Premises were at Rickett St. (where the British Iron and Steel R.A. already had an establishment), at Camberwell (workshops amongst other things), Trapp's Lane (Drawing office amongst other things), and Coombe Springs in Kingston. Combustion studies and domestic appliance research were carried out at Rickett St., but some laboratories moved to Coombe Springs (which was a large house) when Rickett St. was hit by bombs in 1941. The Head Office was in Victoria Street. There was a BCURA Home Guard unit based at Rickett St., commanded by the Director General!

Leatherhead Site
It must have been realized at an early stage that having a number of relatively small sites around London was not ideal and was not going to be adequate for future expansion. A further factor was that the sites were generally on short leases, which in some cases were to finish at the end of the war. So, in January 1944, the Association purchased 20 acres of land in Leatherhead, Surrey. The purchase price was £19,000 and the land stretched from Randall's Rd. to the railway line.

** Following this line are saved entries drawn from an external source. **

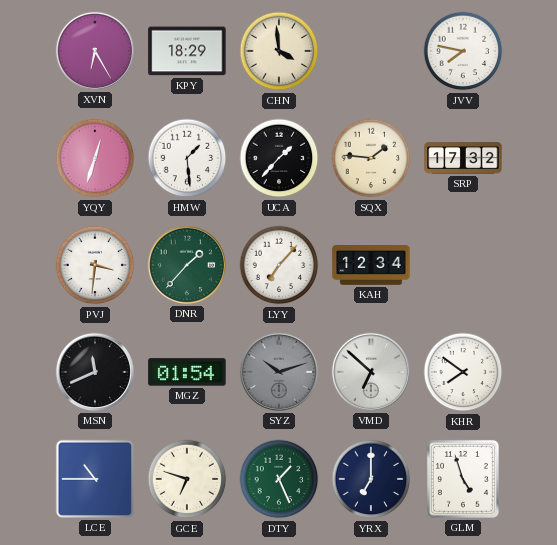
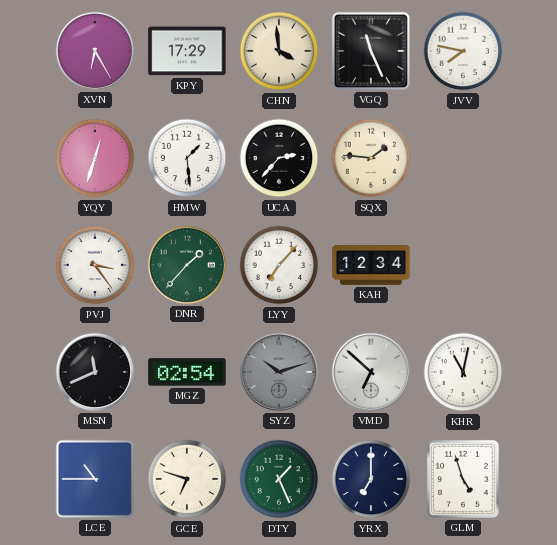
KPY: 18:29 -> 17:29
VGQ: none -> 11:26
UCA: 1:37 -> 2:37
SRP: 17:32 -> none
PVJ: 3:31 -> 3:24
MGZ: 01:54 -> 02:54
KHR: 7:51 -> 11:02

Almost immediately, plans were made to build the Engineering Research Building, a structure probably 100 metres long by 40 metres wide, with a two-storey row of offices along the length, and tall enough to accommodate any foreseeable pilot plant. This building was completed in 1945 and was occupied by the Furnace Dept, the Gas Producer Dept, and the Boiler Dept. In 1946, twelve Ministry of Works "huts" were installed along the ridge between Randall's Rd. and the railway line. Although designated "huts", they were in fact solid brick-built single-storey buildings, each about 50 metres long. They were arranged in pairs with a total width of perhaps 10 to 15 metres, connected by a central corridor about 2 metres wide, and housing the administration, the library, and the basic laboratories. Always thought of as temporary buildings, they in fact lasted for over 40 years.

Transfer from the London sites was complete by the end of 1946, with the exception of the Domestic Appliance Dept., which moved into a specially purchased large house at Pebblecombe, just outside Leatherhead. Eventually, a new building was erected at Randall's Rd., about the same size as the Engineering Research Building, and the Domestic Appliance Dept. moved there in 1953. For a time, the library and the Drawing Office were also sited at Pebblecoombe and the Chemistry Department was temporarily sited in the centre of Leatherhead. All the buildings at Randalls Rd. were confined to one portion of the site (14 acres), leaving about 6 acres allocated for recreational purposes, mostly football and cricket (BCURA teams played in local leagues) and four hard-surface tennis courts. The Sports and Social side of BCURA was highly-developed. As well as the football, cricket and tennis clubs, there were organized clubs for Billiards & Snooker; Bridge; Chess; Darts; Golf; Table tennis; and Horticulture.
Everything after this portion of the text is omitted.